#### THE RECORDS

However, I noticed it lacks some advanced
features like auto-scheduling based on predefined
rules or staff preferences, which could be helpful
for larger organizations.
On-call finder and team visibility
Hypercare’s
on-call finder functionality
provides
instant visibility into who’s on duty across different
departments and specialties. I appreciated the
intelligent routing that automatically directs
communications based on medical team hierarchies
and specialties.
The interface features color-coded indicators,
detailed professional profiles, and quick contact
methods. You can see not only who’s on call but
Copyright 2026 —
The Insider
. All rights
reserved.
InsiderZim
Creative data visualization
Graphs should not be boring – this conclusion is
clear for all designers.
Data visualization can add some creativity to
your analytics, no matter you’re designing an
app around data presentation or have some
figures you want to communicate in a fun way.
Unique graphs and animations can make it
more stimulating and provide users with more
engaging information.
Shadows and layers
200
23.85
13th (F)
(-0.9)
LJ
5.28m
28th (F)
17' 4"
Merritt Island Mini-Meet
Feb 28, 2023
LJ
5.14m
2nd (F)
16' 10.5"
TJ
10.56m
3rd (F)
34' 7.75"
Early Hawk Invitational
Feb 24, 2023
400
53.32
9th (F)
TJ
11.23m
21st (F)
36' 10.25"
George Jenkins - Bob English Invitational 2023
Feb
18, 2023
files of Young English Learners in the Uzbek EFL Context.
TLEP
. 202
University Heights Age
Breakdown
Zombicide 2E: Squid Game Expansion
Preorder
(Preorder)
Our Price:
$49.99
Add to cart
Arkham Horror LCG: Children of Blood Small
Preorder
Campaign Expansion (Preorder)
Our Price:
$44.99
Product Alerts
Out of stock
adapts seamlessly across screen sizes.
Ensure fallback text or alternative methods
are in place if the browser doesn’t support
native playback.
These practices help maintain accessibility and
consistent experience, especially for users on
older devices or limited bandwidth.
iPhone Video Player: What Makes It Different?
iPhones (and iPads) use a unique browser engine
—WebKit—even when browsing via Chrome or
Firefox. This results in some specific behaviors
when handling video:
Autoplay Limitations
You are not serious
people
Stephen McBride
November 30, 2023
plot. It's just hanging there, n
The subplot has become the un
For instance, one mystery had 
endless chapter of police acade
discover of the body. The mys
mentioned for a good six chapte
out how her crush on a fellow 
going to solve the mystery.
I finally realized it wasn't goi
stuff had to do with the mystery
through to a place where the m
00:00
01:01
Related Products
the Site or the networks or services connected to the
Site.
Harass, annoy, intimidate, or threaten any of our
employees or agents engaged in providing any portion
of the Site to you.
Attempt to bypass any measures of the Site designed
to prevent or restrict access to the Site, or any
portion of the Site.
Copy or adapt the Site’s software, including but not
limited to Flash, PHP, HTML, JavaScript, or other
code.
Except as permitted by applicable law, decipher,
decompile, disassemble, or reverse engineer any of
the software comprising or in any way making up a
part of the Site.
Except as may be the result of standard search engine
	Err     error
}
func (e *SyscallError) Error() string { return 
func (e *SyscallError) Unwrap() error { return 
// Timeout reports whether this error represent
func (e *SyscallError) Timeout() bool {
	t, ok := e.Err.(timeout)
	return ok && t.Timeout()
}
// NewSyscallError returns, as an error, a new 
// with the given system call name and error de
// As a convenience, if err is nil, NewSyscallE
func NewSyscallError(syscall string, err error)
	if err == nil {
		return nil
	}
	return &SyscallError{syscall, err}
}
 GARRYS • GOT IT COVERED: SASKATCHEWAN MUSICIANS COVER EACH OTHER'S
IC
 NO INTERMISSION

########

* _TASK DETAILS_
The line with "func (e *SyscallError) Timeout()" through the last line of the data: write these out exactly, and no others.

* _OUTPUT OF THE EXERCISE_
func (e *SyscallError) Timeout() bool {
	t, ok := e.Err.(timeout)
	return ok && t.Timeout()
}
// NewSyscallError returns, as an error, a new 
// with the given system call name and error de
// As a convenience, if err is nil, NewSyscallE
func NewSyscallError(syscall string, err error)
	if err == nil {
		return nil
	}
	return &SyscallError{syscall, err}
}
 GARRYS • GOT IT COVERED: SASKATCHEWAN MUSICIANS COVER EACH OTHER'S
IC
 NO INTERMISSION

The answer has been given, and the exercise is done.